My home - our home - is Ireland. Despite experiencing some of this negativity, in July I got my residency, and a huge weight was taken off my shoulders. I now feel safe and after years of uncertainty in the direct provision system, like a part of the Irish community. As an activist, I have always dedicated my life into community work but now I can do greater things, knowing I am home to stay. 

A thousand welcomes
But what about those still waiting, still looking for papers, for acknowledgment, for the thousand welcomes we heard so much about? What about those unable to work, to contribute to society, to cook meals for their family and friends, to build a home? 

I have heard of people from a migrant background who refuse to speak, because they are scared that if they are honest and share their experiences of racism people are going to sideline them, call them names and - worst of all - utter the far too familiar phrase: "If you are not happy, why not go back to your home?"

Do I need to keep quiet for the sake of looking for my residency? Or is it good for me to stand up and speak up? I have always said to myself why are we letting hate manifest its power? What is the Government doing or thinking about this situation?

As an activist, I know that now more than ever we need migrant voices and I hope that by speaking out, I'll inspire others to do the same. But we need support and cooperation from the Government. 

Hate Crime
Ireland lags behind other EU countries by lacking hate crime legislation. While An Garda Síochána defines a hate crime as any crime "motivated by hostility or prejudice, based on actual or perceived age, disability, race, colour, nationality, ethnicity, religion, sexual orientation or gender", there is little in place to ensure this doesn’t happen to people. 

Another positive change would be tweaking the approach of the Government on how they are going about in opening more centres around the country. Communities should be involved more and invited to be part of the process of welcoming new people into their communities.
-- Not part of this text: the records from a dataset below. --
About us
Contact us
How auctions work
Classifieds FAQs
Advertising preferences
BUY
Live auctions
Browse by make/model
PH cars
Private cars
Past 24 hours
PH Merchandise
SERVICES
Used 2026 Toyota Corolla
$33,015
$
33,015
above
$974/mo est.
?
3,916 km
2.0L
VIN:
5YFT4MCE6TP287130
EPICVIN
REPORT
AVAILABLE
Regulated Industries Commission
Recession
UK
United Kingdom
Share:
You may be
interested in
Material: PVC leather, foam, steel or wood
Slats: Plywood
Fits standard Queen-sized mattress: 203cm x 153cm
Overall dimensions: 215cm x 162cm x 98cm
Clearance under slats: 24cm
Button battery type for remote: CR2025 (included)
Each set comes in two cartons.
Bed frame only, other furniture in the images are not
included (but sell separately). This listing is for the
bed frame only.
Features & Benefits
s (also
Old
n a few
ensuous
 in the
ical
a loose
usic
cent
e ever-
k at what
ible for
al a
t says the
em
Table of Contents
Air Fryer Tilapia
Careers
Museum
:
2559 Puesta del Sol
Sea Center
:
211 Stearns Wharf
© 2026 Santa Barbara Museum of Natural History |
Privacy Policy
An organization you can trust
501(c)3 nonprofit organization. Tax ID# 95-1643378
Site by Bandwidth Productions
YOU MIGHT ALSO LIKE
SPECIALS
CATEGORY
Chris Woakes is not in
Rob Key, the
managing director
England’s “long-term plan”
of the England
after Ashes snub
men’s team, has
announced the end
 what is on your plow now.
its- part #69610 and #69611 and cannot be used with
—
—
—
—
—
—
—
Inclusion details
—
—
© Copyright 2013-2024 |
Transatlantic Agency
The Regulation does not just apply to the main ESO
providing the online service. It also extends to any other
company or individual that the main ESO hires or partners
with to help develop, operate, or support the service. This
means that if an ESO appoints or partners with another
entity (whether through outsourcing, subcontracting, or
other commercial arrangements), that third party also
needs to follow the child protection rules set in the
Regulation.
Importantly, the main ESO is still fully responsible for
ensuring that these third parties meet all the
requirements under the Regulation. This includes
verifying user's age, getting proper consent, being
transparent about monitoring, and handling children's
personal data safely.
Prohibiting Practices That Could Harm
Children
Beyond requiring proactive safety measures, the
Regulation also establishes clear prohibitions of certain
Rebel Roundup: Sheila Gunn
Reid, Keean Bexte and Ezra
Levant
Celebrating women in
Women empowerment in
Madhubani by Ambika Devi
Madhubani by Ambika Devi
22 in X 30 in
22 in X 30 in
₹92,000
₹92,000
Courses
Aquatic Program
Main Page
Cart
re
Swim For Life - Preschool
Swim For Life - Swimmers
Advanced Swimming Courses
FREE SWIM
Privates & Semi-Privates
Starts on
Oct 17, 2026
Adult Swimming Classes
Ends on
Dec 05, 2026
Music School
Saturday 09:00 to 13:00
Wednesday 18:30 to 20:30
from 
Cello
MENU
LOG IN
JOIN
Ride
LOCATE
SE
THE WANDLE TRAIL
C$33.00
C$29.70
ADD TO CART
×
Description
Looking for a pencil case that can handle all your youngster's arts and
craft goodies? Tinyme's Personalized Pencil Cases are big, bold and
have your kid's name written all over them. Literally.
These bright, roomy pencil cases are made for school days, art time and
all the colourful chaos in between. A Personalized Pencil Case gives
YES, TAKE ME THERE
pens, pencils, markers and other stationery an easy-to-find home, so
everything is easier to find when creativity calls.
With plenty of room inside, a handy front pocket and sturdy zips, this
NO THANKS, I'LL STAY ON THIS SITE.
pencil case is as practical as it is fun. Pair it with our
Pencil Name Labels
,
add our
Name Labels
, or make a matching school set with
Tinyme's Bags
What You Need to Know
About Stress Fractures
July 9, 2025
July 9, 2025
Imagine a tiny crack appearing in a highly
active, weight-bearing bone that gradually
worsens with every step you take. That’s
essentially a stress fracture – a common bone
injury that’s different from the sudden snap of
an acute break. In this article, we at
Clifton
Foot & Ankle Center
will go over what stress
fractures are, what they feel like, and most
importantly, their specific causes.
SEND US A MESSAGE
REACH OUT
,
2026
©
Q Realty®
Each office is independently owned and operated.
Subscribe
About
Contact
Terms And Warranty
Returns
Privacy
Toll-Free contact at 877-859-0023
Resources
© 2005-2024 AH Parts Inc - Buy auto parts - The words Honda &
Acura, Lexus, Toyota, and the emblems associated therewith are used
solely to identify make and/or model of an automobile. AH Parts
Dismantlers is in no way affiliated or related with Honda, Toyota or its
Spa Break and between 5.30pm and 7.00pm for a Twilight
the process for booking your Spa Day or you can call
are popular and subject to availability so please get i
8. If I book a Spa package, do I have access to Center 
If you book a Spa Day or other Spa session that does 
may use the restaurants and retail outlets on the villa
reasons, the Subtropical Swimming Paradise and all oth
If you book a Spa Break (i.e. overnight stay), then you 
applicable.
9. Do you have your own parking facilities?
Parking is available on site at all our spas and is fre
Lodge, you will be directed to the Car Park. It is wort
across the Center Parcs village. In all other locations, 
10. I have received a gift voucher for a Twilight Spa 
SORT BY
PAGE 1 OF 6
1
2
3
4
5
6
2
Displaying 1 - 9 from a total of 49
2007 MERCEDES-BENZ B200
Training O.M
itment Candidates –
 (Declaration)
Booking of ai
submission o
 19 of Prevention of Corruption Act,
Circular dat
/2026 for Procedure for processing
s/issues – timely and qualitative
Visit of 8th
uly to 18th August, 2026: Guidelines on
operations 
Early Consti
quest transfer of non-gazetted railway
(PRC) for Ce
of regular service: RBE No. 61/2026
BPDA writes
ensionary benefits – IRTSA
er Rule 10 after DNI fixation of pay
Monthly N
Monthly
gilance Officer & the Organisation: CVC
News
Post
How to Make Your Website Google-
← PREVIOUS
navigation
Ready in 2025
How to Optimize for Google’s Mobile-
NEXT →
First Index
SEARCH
As well as this, many Irish people also need to realise that many migrants that are moving here are doing so to better their lives, not to cause problems. To improve their lives while they are raising their families. 

Integration programs in major cities like Dublin would help ease this transition, where people learn from each others’ culture. It would also help combat the fear some people feel towards people of colour, which can sometimes lead to violence. 

Ireland is the land of one thousand welcomes, one that welcomed Suaad Alshleh from Syria, who just this week became the first person to win a new scholarship to study medicine. Migrants enhance Ireland's culture and charm, and in pushing them away, in calling them spongers, in attacking them while they try to live, we are losing an opportunity to connect with those who share our historical experience of moving in search of safety.

The views expressed here are those of the author and do not represent or reflect the views of RTÉ.